ResNet

Source:

  1. ResNet tutorial from UvA

Architecture

The popular ResNet architecture consists of three main components:

  1. An initial convolutional layer that downsamples the input by a factor of 2.
  2. A max pooling layer that further downsamples the input by a factor of 2.
  3. Groups (or stages) of ResNet blocks, where all blocks within each group have the same output shape. The first block of the 2nd stage onwards applies downsampling by a factor of 2.

Note: Notations such as [3,3,3] are used to represent the ResNet block structure. [3,3,3] indicates that there are 3 stages, with downsampling occurring in the first block of the 2nd and 3rd stages, specifically at the fourth and seventh blocks. The visualization below shows the ResNet with [3,3,3] blocks on CIFAR-10.

The initial convolutional layer

The initial convolutional layer of Resnet has kernel size 7, stride 2, and padding 3. Therefore, \[ \text { Output size }=\left\lfloor\frac{I+2 \times 3-7}{2}\right\rfloor+1 =\left\lfloor\frac{I-1}{2}\right\rfloor+1 . \] which means that it reduces the spatial dimensions by a factor of 2.

The maxpooling layer

Meanwhile, there is a maxpooling layer after it, with kernel size (or so-called window size) 3, stride 2, and padding 1. Therefore, \[ \text { Output size }=\left\lfloor\frac{I+2 \times 1-3}{2}\right\rfloor+1 =\left\lfloor\frac{I-1}{2}\right\rfloor+1 . \] which means that it reduces the spatial dimensions by a factor of 2 as well.

Stacked ResNet blocks

The ResNet with [3,3,3] blocks on CIFAR10 is visualized below.

ResNet

In the implementations, all the variant of ResNet, including ResNet18, ResNet50 and ResNet101, have 4 stages.

1
2
3
4
5
6
7
8
# Source: https://github.com/matthias-wright/flaxmodels/blob/600ce8a6b6bf2926ccfc948e7c1ff35edc330d5b/flaxmodels/resnet/resnet.py#L17-L21
LAYERS = {
"resnet18": [2, 2, 2, 2],
"resnet34": [3, 4, 6, 3],
"resnet50": [3, 4, 6, 3],
"resnet101": [3, 4, 23, 3],
"resnet152": [3, 8, 36, 3],
}

Example: ResNet 50

  1. Initial Convolution and Max Pooling:

    • The input image first goes through a \(7 \times 7\) convolution with a stride of 2, which reduces the spatial dimensions by a factor of 2.
    • This is followed by a \(3 \times 3\) max pooling layer with a stride of 2, which further reduces the spatial dimensions by a factor of 2.
  2. After these initial layers, the spatial dimensions are reduced by a factor of 4.

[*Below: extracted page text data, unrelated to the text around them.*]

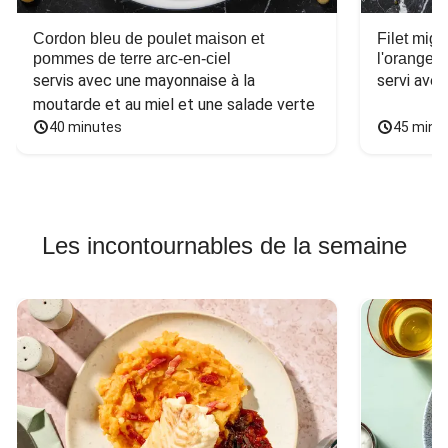
Cordon bleu de poulet maison et
Filet mig
pommes de terre arc-en-ciel
l'orange e
servis avec une mayonnaise à la 
servi ave
moutarde et au miel et une salade verte
40 minutes
45 minu
Les incontournables de la semaine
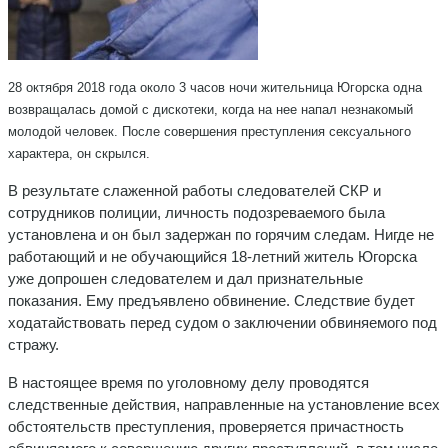
28 октября 2018 года около 3 часов ночи жительница Югорска одна
возвращалась домой с дискотеки, когда на нее напал незнакомый
молодой человек. После совершения преступления сексуального
характера, он скрылся.
В результате слаженной работы следователей СКР и
сотрудников полиции, личность подозреваемого была
установлена и он был задержан по горячим следам. Нигде не
работающий и не обучающийся 18-летний житель Югорска
уже допрошен следователем и дал признательные
показания. Ему предъявлено обвинение. Следствие будет
ходатайствовать перед судом о заключении обвиняемого под
стражу.
В настоящее время по уголовному делу проводятся
следственные действия, направленные на установление всех
обстоятельств преступления, проверяется причастность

    • ResNet50 consists of 4 stages of convolutional blocks, with each stage containing multiple residual blocks.
    • Downsampling occurs at the beginning of each stage (except the first stage) using a convolution with a stride of 2.

    Let's break down each stage:

    1. Stage 1: No downsampling (input dimensions remain the same).
    2. Stage 2: Downsampling by a factor of 2 .
    3. Stage 3: Downsampling by a factor of 2 .
    4. Stage 4: Downsampling by a factor of 2 .

To calculate the overall downsampling ratio of ResNet50:

  1. Initial downsampling: \(\frac{1}{4}\) (due to initial convolution and max pooling)
  2. Downsampling at each stage: \(\frac{1}{2} \times \frac{1}{2} \times \frac{1}{2}\) (due to downsampling at the beginning of stages 2 , 3, and 4)

Overall downsampling ratio: \[ \frac{1}{4} \times \frac{1}{2} \times \frac{1}{2} \times \frac{1}{2}=\frac{1}{32} \]